Listed records:
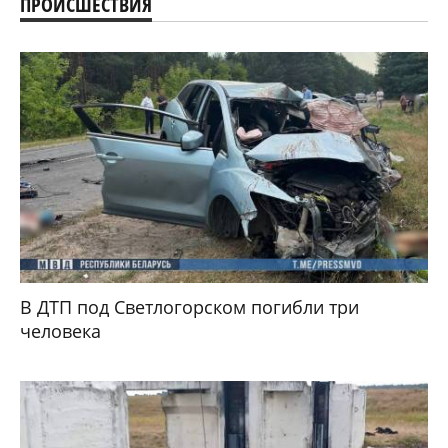
ПРОИСШЕСТВИЯ
В ДТП под Светлогорском погибли три
человека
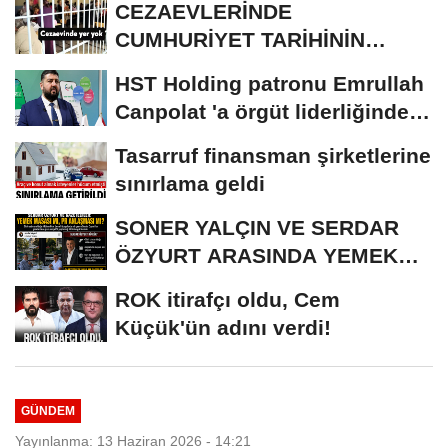
CEZAEVLERİNDE
CUMHURİYET TARİHİNİN
REKORU KIRILDI 433 BİN 520
HST Holding patronu Emrullah
KİŞİ...
Canpolat 'a örgüt liderliğinden
iddianame...
Tasarruf finansman şirketlerine
sınırlama geldi
SONER YALÇIN VE SERDAR
ÖZYURT ARASINDA YEMEK
MASASI MI PR ANLAŞMASI...
ROK itirafçı oldu, Cem
Küçük'ün adını verdi!
GÜNDEM
Yayınlanma: 13 Haziran 2026 - 14:21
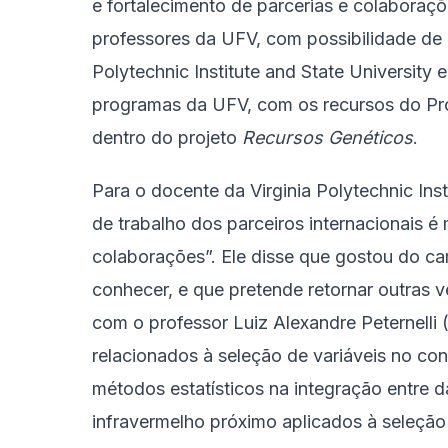
e fortalecimento de parcerias e colaboraç
professores da UFV, com possibilidade de 
Polytechnic Institute and State University 
programas da UFV, com os recursos do Pro
dentro do projeto
Recursos Genéticos
.
Para o docente da Virginia Polytechnic Ins
de trabalho dos parceiros internacionais é
colaborações”. Ele disse que gostou do ca
conhecer, e que pretende retornar outras 
com o professor Luiz Alexandre Peternelli 
relacionados à seleção de variáveis no co
métodos estatísticos na integração entre
infravermelho próximo aplicados à seleção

Goal of the exercise: Exactly reproduce the run of lines from the start of the listing through the line with "sınırlama geldi", inclusive; pictures are not copied.

Problem solution:
ПРОИСШЕСТВИЯ
В ДТП под Светлогорском погибли три
человека
CEZAEVLERİNDE
CUMHURİYET TARİHİNİN
REKORU KIRILDI 433 BİN 520
HST Holding patronu Emrullah
KİŞİ...
Canpolat 'a örgüt liderliğinden
iddianame...
Tasarruf finansman şirketlerine
sınırlama geldi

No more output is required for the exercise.